Published January 27, 2004, in issue 0404 of the Hook

The Arcade Fire: Funeral (Merge)

BY MARK GRABOWSKI

Mixing lo-fi beauty with the pains and pleasures of living on their full-length debut album, The Arcade Fire hit on the big ideas of life and death, love, and loss. But they coat these sometimes bitter pills with sweet lustrous indie-pop that few would decline to taste.

Funeral arose from a year full of passings– relatives on all sides left this earth– but also from a year of more positive changes. Biggest among those: the group's two principal points of light, Win Butler and Régine Chassagne, married. These life-altering events seem to have electrified the brains of these two songwriters and enabled them to create something that's a majestic leap from their less satisfying self-released EP.

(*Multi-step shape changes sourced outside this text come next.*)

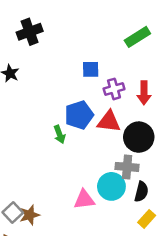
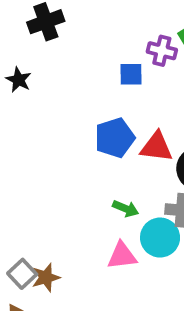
purple cross: (114, 89) -> (162, 51), moved, turned 30
green arrow: (59, 134) -> (126, 209), moved, turned -48

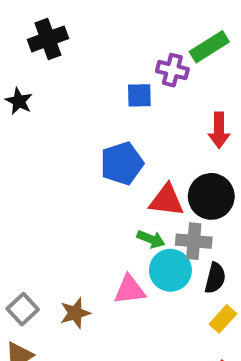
red triangle: (156, 147) -> (167, 200), moved
green arrow: (126, 209) -> (151, 239), moved
brown star: (46, 277) -> (75, 313), moved

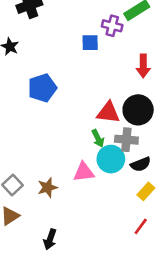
blue pentagon: (122, 163) -> (42, 88), moved
green arrow: (151, 239) -> (98, 138), turned 42
black semicircle: (215, 278) -> (141, 164), turned 54

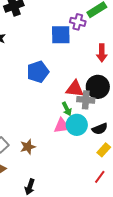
blue square: (90, 43) -> (61, 35), size x1.5
blue pentagon: (42, 88) -> (38, 72), moved
gray cross: (126, 140) -> (86, 100), moved
pink triangle: (84, 172) -> (62, 126), moved

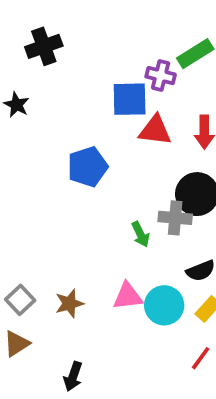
red triangle: (75, 89) -> (155, 130), moved
cyan circle: (77, 125) -> (164, 305), moved
pink triangle: (62, 126) -> (128, 296), moved

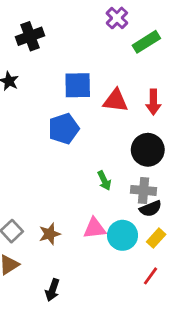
purple cross: (161, 76) -> (117, 18), moved, turned 30
blue square: (130, 99) -> (78, 85), moved
gray cross: (175, 218) -> (144, 190), moved

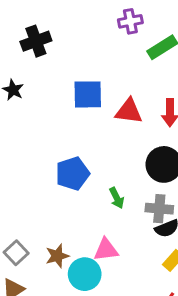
purple cross: (117, 18) -> (130, 21), turned 35
blue pentagon: (64, 129) -> (72, 174), moved
cyan circle: (123, 235) -> (85, 274), moved

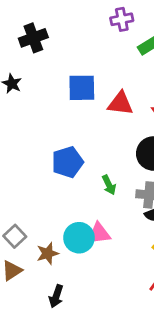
brown star: (57, 256) -> (48, 253), moved
cyan circle: (85, 274) -> (79, 238), moved

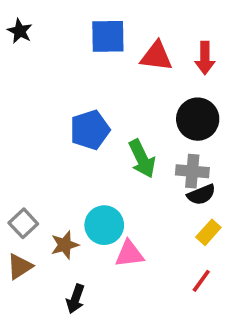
green arrow: (109, 185) -> (142, 159), size x1.5
pink triangle: (99, 233) -> (129, 254), moved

The Funeral begins with the joyously apocalyptic "Neighborhood #1 (Tunnels)" where piano and staccato strings overlay a driving bass and disco beats, as Butler reveals his plans for a blizzard– "...if the snow buries my, my neighborhood."

Romantic notions such as the subtle "you'd change all the lead, sleeping in my head" to the utterly lost "then we'd try to name our babies, but we forgot all the names that, the names we used to know" fly forth in a tumult of emotion, building and building to a grandiose conclusion.

The next track, "Neighborhood #2 (Laika)" is less forward than its predecessor, exchanging lustrous storytelling for rock with a mystical edge, but its brilliance shines through. The winding bass that dominates the song's verses fades into a sea of synthesizer, guitar, and accordion on the chorus as Butler sings/shouts "our mother shoulda /just named you Laika," backed by a harmonizing Chassagne.

Tracks four and five continue this song saga with "Neighborhood #3 (Power Out)" and "...#4 (7 Kettles)," the former echoing the album's first track while the latter ends the "neighborhood" saga, the song's narrator watching the happenings on his street from a dimly lit window.

"Wake Up" begins with impressive shades of the latter-day Flaming Lips, but soon slips into what The Arcade Fire have made their signature sound– loud well-spaced pounding beats, high-flying impassioned vocals, and lucid lyrics.

What most sets The Arcade Fire apart from similar but younger acts is maturity. They pass by the "seventeen/what I mean" rhymes in favor of lyrical feats of strength and instrumental daring that come only with seasoned lives. I'm glad they saw fit to share them with us for a little while.